[Extracted page text data]
———

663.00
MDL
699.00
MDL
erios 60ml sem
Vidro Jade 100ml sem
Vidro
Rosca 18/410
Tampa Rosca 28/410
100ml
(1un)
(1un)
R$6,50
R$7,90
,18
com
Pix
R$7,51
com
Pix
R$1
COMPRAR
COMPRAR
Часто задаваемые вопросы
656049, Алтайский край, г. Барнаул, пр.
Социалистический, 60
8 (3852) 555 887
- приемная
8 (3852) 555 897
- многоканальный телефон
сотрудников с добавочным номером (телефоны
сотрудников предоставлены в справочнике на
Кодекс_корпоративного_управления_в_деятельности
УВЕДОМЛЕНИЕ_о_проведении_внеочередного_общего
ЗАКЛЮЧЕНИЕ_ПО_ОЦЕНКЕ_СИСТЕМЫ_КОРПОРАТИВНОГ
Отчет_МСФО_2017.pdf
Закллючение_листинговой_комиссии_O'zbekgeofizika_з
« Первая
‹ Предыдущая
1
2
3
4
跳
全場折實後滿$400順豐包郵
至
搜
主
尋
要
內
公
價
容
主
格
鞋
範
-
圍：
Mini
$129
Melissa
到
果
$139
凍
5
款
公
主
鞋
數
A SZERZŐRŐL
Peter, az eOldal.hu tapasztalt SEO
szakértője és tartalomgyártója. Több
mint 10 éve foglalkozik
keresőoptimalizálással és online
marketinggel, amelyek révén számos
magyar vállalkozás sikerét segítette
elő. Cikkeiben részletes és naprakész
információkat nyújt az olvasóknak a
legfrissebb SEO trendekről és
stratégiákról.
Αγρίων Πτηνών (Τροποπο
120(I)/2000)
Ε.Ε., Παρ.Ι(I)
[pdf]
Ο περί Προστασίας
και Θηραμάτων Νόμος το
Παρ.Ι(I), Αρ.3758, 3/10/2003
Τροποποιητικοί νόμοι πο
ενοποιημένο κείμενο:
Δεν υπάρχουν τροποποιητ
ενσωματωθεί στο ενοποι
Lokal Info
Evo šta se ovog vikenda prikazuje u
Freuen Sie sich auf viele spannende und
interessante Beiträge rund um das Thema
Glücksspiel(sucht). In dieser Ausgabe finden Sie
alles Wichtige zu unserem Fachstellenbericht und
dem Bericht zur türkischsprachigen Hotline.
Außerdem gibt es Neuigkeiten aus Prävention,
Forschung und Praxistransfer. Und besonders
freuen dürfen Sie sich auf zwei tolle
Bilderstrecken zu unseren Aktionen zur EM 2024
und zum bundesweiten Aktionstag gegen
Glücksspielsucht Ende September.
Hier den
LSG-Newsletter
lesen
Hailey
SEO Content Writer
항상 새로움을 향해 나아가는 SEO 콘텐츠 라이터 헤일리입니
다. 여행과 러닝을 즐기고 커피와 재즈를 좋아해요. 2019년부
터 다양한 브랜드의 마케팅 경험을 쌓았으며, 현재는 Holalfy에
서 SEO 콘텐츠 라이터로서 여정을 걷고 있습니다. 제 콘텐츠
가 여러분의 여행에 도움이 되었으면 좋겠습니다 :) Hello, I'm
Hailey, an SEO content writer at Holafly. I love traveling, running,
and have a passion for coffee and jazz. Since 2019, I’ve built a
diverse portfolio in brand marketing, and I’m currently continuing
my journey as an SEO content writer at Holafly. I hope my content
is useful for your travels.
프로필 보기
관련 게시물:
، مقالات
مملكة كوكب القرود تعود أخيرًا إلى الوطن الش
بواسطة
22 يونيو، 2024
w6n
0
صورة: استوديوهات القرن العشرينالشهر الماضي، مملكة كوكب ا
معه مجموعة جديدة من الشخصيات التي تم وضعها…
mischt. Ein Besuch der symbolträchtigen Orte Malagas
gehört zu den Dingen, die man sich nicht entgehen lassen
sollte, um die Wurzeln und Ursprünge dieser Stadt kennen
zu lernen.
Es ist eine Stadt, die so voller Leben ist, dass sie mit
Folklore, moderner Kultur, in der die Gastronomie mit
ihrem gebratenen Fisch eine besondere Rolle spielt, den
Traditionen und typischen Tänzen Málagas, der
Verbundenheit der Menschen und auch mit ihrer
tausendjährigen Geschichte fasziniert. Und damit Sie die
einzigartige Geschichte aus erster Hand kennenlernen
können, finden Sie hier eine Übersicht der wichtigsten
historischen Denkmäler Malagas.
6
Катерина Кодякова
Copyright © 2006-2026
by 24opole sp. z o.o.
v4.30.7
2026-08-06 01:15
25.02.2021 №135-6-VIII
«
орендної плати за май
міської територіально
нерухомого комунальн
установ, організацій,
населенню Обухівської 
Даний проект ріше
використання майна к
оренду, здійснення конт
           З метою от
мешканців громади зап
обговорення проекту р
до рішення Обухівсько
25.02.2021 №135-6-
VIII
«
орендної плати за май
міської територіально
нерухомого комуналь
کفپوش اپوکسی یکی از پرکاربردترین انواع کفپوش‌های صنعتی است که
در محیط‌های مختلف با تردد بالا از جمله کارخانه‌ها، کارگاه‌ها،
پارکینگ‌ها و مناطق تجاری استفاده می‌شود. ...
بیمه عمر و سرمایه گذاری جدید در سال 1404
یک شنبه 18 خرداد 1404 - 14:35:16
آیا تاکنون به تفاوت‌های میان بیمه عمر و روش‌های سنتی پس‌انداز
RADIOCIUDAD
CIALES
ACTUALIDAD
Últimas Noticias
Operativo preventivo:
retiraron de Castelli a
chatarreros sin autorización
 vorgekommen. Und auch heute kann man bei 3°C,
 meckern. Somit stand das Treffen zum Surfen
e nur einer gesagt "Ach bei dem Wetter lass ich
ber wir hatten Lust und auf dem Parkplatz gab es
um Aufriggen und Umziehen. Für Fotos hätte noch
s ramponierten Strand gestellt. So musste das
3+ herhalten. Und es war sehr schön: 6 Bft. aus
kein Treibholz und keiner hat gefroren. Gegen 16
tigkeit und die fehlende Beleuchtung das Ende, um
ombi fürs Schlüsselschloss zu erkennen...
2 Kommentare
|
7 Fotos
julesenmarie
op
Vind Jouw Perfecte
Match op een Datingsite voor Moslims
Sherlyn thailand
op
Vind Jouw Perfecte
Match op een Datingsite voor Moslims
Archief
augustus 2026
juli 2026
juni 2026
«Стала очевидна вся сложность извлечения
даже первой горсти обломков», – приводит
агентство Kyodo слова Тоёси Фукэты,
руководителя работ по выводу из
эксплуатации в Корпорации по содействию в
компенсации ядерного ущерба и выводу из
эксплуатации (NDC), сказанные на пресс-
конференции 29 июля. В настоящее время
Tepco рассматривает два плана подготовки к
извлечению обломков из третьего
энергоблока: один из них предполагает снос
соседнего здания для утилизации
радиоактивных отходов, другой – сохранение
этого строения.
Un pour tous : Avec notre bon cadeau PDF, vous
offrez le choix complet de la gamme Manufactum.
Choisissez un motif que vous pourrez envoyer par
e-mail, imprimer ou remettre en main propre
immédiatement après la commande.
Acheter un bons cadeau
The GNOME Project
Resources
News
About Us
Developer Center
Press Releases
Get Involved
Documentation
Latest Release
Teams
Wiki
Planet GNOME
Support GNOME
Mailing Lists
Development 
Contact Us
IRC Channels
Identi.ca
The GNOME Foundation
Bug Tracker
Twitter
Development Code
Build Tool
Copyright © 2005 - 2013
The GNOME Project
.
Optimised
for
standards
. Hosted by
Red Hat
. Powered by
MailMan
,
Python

———

## ACTION ITEM
Would you set down all of the entries again, word for word?

## SOLUTION FOR THIS PROBLEM
663.00
MDL
699.00
MDL
erios 60ml sem
Vidro Jade 100ml sem
Vidro
Rosca 18/410
Tampa Rosca 28/410
100ml
(1un)
(1un)
R$6,50
R$7,90
,18
com
Pix
R$7,51
com
Pix
R$1
COMPRAR
COMPRAR
Часто задаваемые вопросы
656049, Алтайский край, г. Барнаул, пр.
Социалистический, 60
8 (3852) 555 887
- приемная
8 (3852) 555 897
- многоканальный телефон
сотрудников с добавочным номером (телефоны
сотрудников предоставлены в справочнике на
Кодекс_корпоративного_управления_в_деятельности
УВЕДОМЛЕНИЕ_о_проведении_внеочередного_общего
ЗАКЛЮЧЕНИЕ_ПО_ОЦЕНКЕ_СИСТЕМЫ_КОРПОРАТИВНОГ
Отчет_МСФО_2017.pdf
Закллючение_листинговой_комиссии_O'zbekgeofizika_з
« Первая
‹ Предыдущая
1
2
3
4
跳
全場折實後滿$400順豐包郵
至
搜
主
尋
要
內
公
價
容
主
格
鞋
範
-
圍：
Mini
$129
Melissa
到
果
$139
凍
5
款
公
主
鞋
數
A SZERZŐRŐL
Peter, az eOldal.hu tapasztalt SEO
szakértője és tartalomgyártója. Több
mint 10 éve foglalkozik
keresőoptimalizálással és online
marketinggel, amelyek révén számos
magyar vállalkozás sikerét segítette
elő. Cikkeiben részletes és naprakész
információkat nyújt az olvasóknak a
legfrissebb SEO trendekről és
stratégiákról.
Αγρίων Πτηνών (Τροποπο
120(I)/2000)
Ε.Ε., Παρ.Ι(I)
[pdf]
Ο περί Προστασίας
και Θηραμάτων Νόμος το
Παρ.Ι(I), Αρ.3758, 3/10/2003
Τροποποιητικοί νόμοι πο
ενοποιημένο κείμενο:
Δεν υπάρχουν τροποποιητ
ενσωματωθεί στο ενοποι
Lokal Info
Evo šta se ovog vikenda prikazuje u
Freuen Sie sich auf viele spannende und
interessante Beiträge rund um das Thema
Glücksspiel(sucht). In dieser Ausgabe finden Sie
alles Wichtige zu unserem Fachstellenbericht und
dem Bericht zur türkischsprachigen Hotline.
Außerdem gibt es Neuigkeiten aus Prävention,
Forschung und Praxistransfer. Und besonders
freuen dürfen Sie sich auf zwei tolle
Bilderstrecken zu unseren Aktionen zur EM 2024
und zum bundesweiten Aktionstag gegen
Glücksspielsucht Ende September.
Hier den
LSG-Newsletter
lesen
Hailey
SEO Content Writer
항상 새로움을 향해 나아가는 SEO 콘텐츠 라이터 헤일리입니
다. 여행과 러닝을 즐기고 커피와 재즈를 좋아해요. 2019년부
터 다양한 브랜드의 마케팅 경험을 쌓았으며, 현재는 Holalfy에
서 SEO 콘텐츠 라이터로서 여정을 걷고 있습니다. 제 콘텐츠
가 여러분의 여행에 도움이 되었으면 좋겠습니다 :) Hello, I'm
Hailey, an SEO content writer at Holafly. I love traveling, running,
and have a passion for coffee and jazz. Since 2019, I’ve built a
diverse portfolio in brand marketing, and I’m currently continuing
my journey as an SEO content writer at Holafly. I hope my content
is useful for your travels.
프로필 보기
관련 게시물:
، مقالات
مملكة كوكب القرود تعود أخيرًا إلى الوطن الش
بواسطة
22 يونيو، 2024
w6n
0
صورة: استوديوهات القرن العشرينالشهر الماضي، مملكة كوكب ا
معه مجموعة جديدة من الشخصيات التي تم وضعها…
mischt. Ein Besuch der symbolträchtigen Orte Malagas
gehört zu den Dingen, die man sich nicht entgehen lassen
sollte, um die Wurzeln und Ursprünge dieser Stadt kennen
zu lernen.
Es ist eine Stadt, die so voller Leben ist, dass sie mit
Folklore, moderner Kultur, in der die Gastronomie mit
ihrem gebratenen Fisch eine besondere Rolle spielt, den
Traditionen und typischen Tänzen Málagas, der
Verbundenheit der Menschen und auch mit ihrer
tausendjährigen Geschichte fasziniert. Und damit Sie die
einzigartige Geschichte aus erster Hand kennenlernen
können, finden Sie hier eine Übersicht der wichtigsten
historischen Denkmäler Malagas.
6
Катерина Кодякова
Copyright © 2006-2026
by 24opole sp. z o.o.
v4.30.7
2026-08-06 01:15
25.02.2021 №135-6-VIII
«
орендної плати за май
міської територіально
нерухомого комунальн
установ, організацій,
населенню Обухівської 
Даний проект ріше
використання майна к
оренду, здійснення конт
           З метою от
мешканців громади зап
обговорення проекту р
до рішення Обухівсько
25.02.2021 №135-6-
VIII
«
орендної плати за май
міської територіально
нерухомого комуналь
کفپوش اپوکسی یکی از پرکاربردترین انواع کفپوش‌های صنعتی است که
در محیط‌های مختلف با تردد بالا از جمله کارخانه‌ها، کارگاه‌ها،
پارکینگ‌ها و مناطق تجاری استفاده می‌شود. ...
بیمه عمر و سرمایه گذاری جدید در سال 1404
یک شنبه 18 خرداد 1404 - 14:35:16
آیا تاکنون به تفاوت‌های میان بیمه عمر و روش‌های سنتی پس‌انداز
RADIOCIUDAD
CIALES
ACTUALIDAD
Últimas Noticias
Operativo preventivo:
retiraron de Castelli a
chatarreros sin autorización
 vorgekommen. Und auch heute kann man bei 3°C,
 meckern. Somit stand das Treffen zum Surfen
e nur einer gesagt "Ach bei dem Wetter lass ich
ber wir hatten Lust und auf dem Parkplatz gab es
um Aufriggen und Umziehen. Für Fotos hätte noch
s ramponierten Strand gestellt. So musste das
3+ herhalten. Und es war sehr schön: 6 Bft. aus
kein Treibholz und keiner hat gefroren. Gegen 16
tigkeit und die fehlende Beleuchtung das Ende, um
ombi fürs Schlüsselschloss zu erkennen...
2 Kommentare
|
7 Fotos
julesenmarie
op
Vind Jouw Perfecte
Match op een Datingsite voor Moslims
Sherlyn thailand
op
Vind Jouw Perfecte
Match op een Datingsite voor Moslims
Archief
augustus 2026
juli 2026
juni 2026
«Стала очевидна вся сложность извлечения
даже первой горсти обломков», – приводит
агентство Kyodo слова Тоёси Фукэты,
руководителя работ по выводу из
эксплуатации в Корпорации по содействию в
компенсации ядерного ущерба и выводу из
эксплуатации (NDC), сказанные на пресс-
конференции 29 июля. В настоящее время
Tepco рассматривает два плана подготовки к
извлечению обломков из третьего
энергоблока: один из них предполагает снос
соседнего здания для утилизации
радиоактивных отходов, другой – сохранение
этого строения.
Un pour tous : Avec notre bon cadeau PDF, vous
offrez le choix complet de la gamme Manufactum.
Choisissez un motif que vous pourrez envoyer par
e-mail, imprimer ou remettre en main propre
immédiatement après la commande.
Acheter un bons cadeau
The GNOME Project
Resources
News
About Us
Developer Center
Press Releases
Get Involved
Documentation
Latest Release
Teams
Wiki
Planet GNOME
Support GNOME
Mailing Lists
Development 
Contact Us
IRC Channels
Identi.ca
The GNOME Foundation
Bug Tracker
Twitter
Development Code
Build Tool
Copyright © 2005 - 2013
The GNOME Project
.
Optimised
for
standards
. Hosted by
Red Hat
. Powered by
MailMan
,
Python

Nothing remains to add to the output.